- Нет, нет, спасибо! - встревоженно воскликнул папа, поднимаясь со скамейки. - Цитрусовые нам нельзя, диатез.
И вдруг стало понятно, что это очень хороший папа. Из тех, которые каторжники.
- Как зовут вашего сыночка? - спросила я, чтобы доставить ему удовольствие.
- Георгий, - горделиво ответил он, и это звучало как "Гьерги". - Гогия, - пояснил он, и это у него получалось как "Гогья".
Они пошли к забору, туда, где был лаз, и я глядела им вслед и улыбалась.
- Гулять сюда приходят, - сказал Борис. - Такой замечательный парк!
- Они грузины, - продолжая радостно улыбаться, сказала я. - Ты понял? Они грузины. Мне так приятно!

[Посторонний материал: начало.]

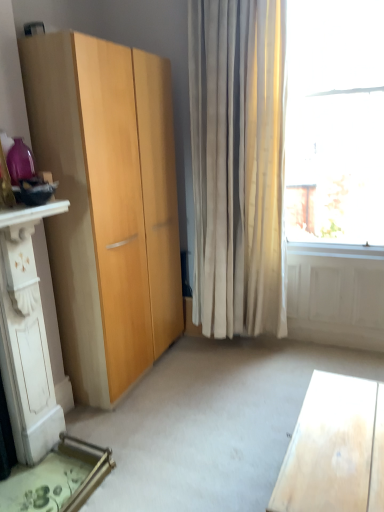 Question: Based on their sizes in the image, would you say light wood desk at lower right is bigger or smaller than white carved wood dresser at lower left?

Choices:
 (A) small
 (B) big

Answer: (A)

Question: From a real-world perspective, is light wood desk at lower right above or below white carved wood dresser at lower left?

Choices:
 (A) above
 (B) below

Answer: (B)

Question: Relative to white carved wood dresser at lower left, is light wood desk at lower right in front or behind?

Choices:
 (A) front
 (B) behind

Answer: (A)

Question: Looking at their shapes, would you say white carved wood dresser at lower left is wider or thinner than light wood desk at lower right?

Choices:
 (A) wide
 (B) thin

Answer: (A)

Question: Visually, is white carved wood dresser at lower left positioned to the left or to the right of light wood desk at lower right?

Choices:
 (A) left
 (B) right

Answer: (A)

Question: In the image, is white carved wood dresser at lower left positioned in front of or behind light wood desk at lower right?

Choices:
 (A) behind
 (B) front

Answer: (A)

Question: In terms of size, does white carved wood dresser at lower left appear bigger or smaller than light wood desk at lower right?

Choices:
 (A) small
 (B) big

Answer: (B) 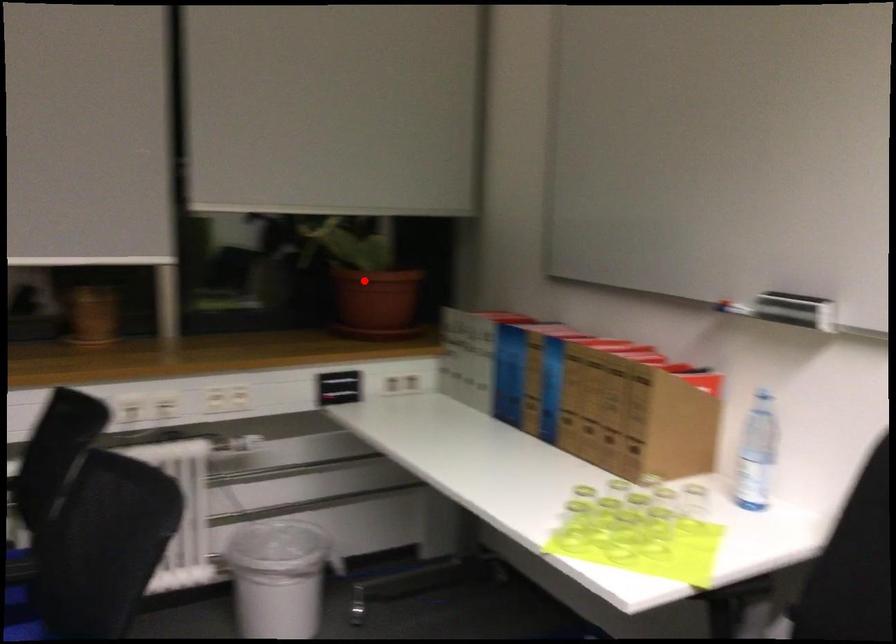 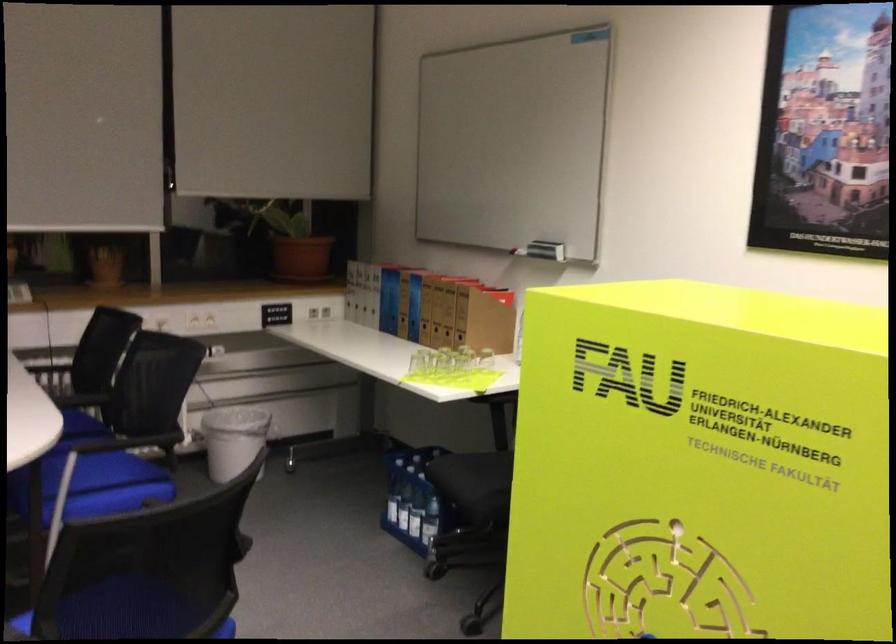 Question: I am providing you with two images of the same scene from different viewpoints. A red point is marked on the first image. Is the red point's position out of view in image 2?

Choices:
 (A) Yes
 (B) No

Answer: (B) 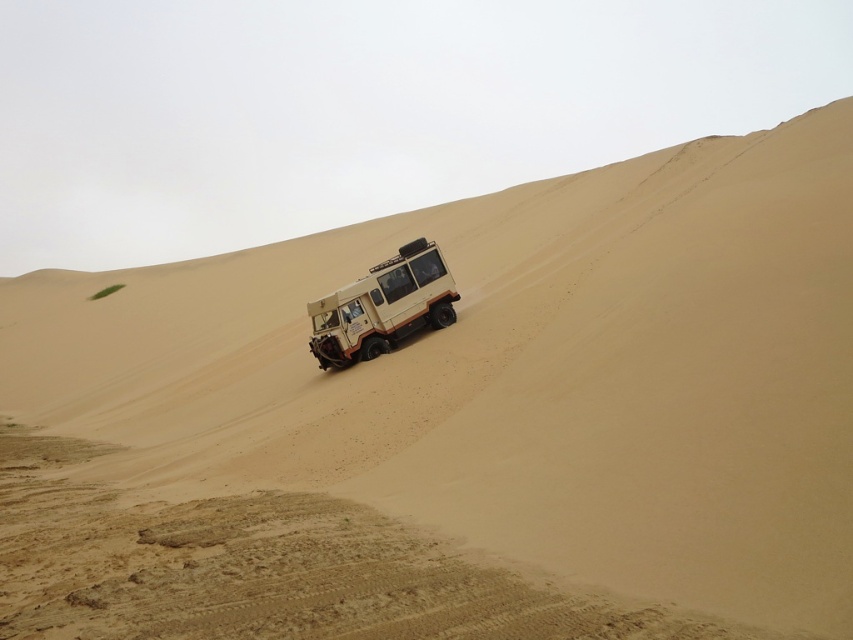 Who is taller, brown sandy dirt track at lower center or beige matte jeep at center?

beige matte jeep at center is taller.

Between point (297, 616) and point (364, 321), which one is positioned in front?

Point (297, 616)

Who is more distant from viewer, [364,576] or [347,362]?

- Если б я знал, что это тебе так приятно, я бы сегодня в справочном узнал, сколько грузин проживает в нашем городе. - Он недоуменно взглянул на меня.
- Ты ничего не понимаешь! - сказала я. - Ничего. Ты зачем сюда пришел проведать меня? Ну тогда давай поговорим.
- Давай поговорим!- согласился он.
И мы замолчали.
Я не могла до конца осмыслить то, что он пришел сюда и сидит со мной на скамейке. Мне мерещилось, что это Максим умолил его приехать. Чуть ли не в ногах валялся. Хотя я прекрасно понимала, что никогда в жизни ничего подобного Максим не сделает. Или, может быть, он так подумал: "Бедная, смертельно больная девочка... Подъеду, подарю тридцать минут счастья..."
Нет, это тоже исключено. Ведь он не знает, что я влюблена в него вусмерть.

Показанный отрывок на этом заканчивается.